## TASK TO CARRY OUT
Whichever lines of the material contain "akent", copy each of them.

------------------------------------------------------------

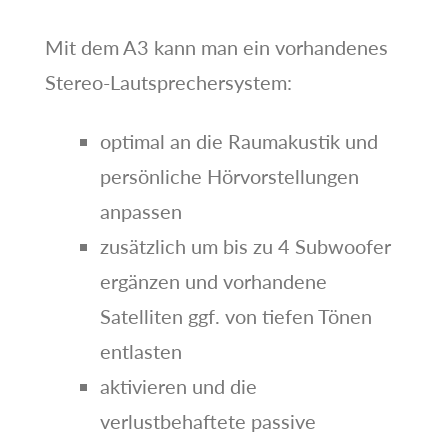
Mit dem A3 kann man ein vorhandenes
Stereo-Lautsprechersystem:
optimal an die Raumakustik und
persönliche Hörvorstellungen
anpassen
zusätzlich um bis zu 4 Subwoofer
ergänzen und vorhandene
Satelliten ggf. von tiefen Tönen
entlasten
aktivieren und die
verlustbehaftete passive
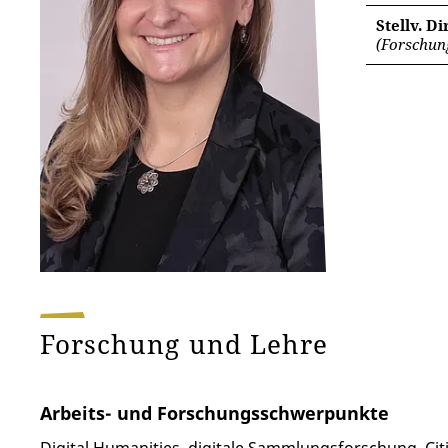
Stellv. D
(Forschun
Forschung und Lehre
Arbeits- und Forschungsschwerpunkte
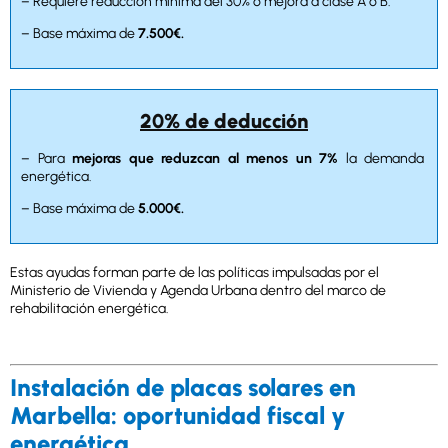
– Requiere reducción mínima del 30% o mejora a clase A o B.
– Base máxima de
7.500€.
20% de deducción
– Para
mejoras que reduzcan al menos un 7%
la demanda
energética.
– Base máxima de
5.000€.
Estas ayudas forman parte de las políticas impulsadas por el
Ministerio de Vivienda y Agenda Urbana dentro del marco de
rehabilitación energética.
Instalación de placas solares en
Marbella: oportunidad fiscal y
energética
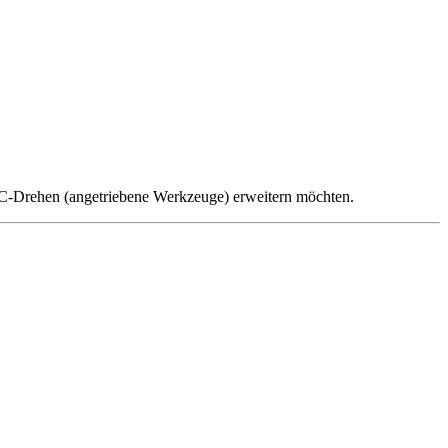
C-Drehen (angetriebene Werkzeuge) erweitern möchten.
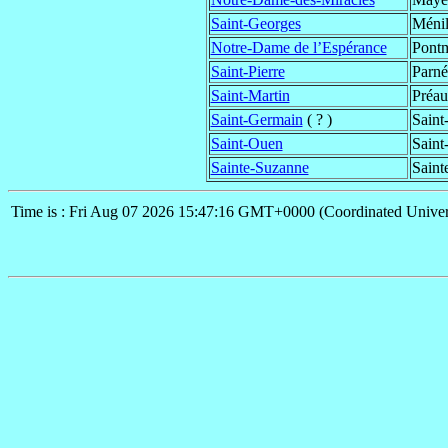
Saint-Georges
Méni
Notre-Dame de l’Espérance
Pont
Saint-Pierre
Parné
Saint-Martin
Préa
Saint-Germain
( ? )
Saint
Saint-Ouen
Saint
Sainte-Suzanne
Saint
Time is : Fri Aug 07 2026 15:47:16 GMT+0000 (Coordinated Univer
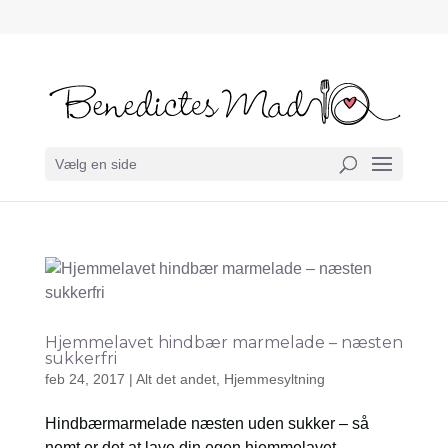
Vælg en side
Hjemmelavet hindbær marmelade – næsten
sukkerfri
feb 24, 2017
|
Alt det andet
,
Hjemmesyltning
Hindbærmarmelade næsten uden sukker – så
nemt er det at lave din egen hjemmelavet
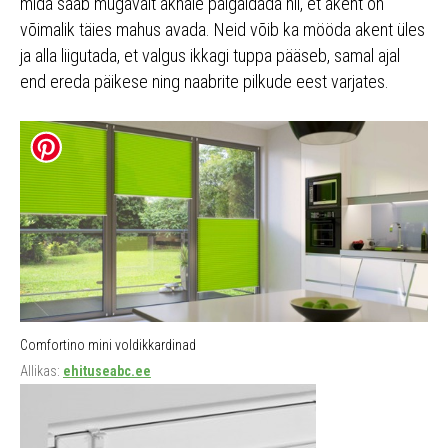
mida saab mugavalt aknale paigaldada nii, et akent on
võimalik täies mahus avada. Neid võib ka mööda akent üles
ja alla liigutada, et valgus ikkagi tuppa pääseb, samal ajal
end ereda päikese ning naabrite pilkude eest varjates.
Comfortino mini voldikkardinad
Allikas:
ehituseabc.ee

------------------------------------------------------------

## OUTPUT OF THE TASK
mida saab mugavalt aknale paigaldada nii, et akent on
võimalik täies mahus avada. Neid võib ka mööda akent üles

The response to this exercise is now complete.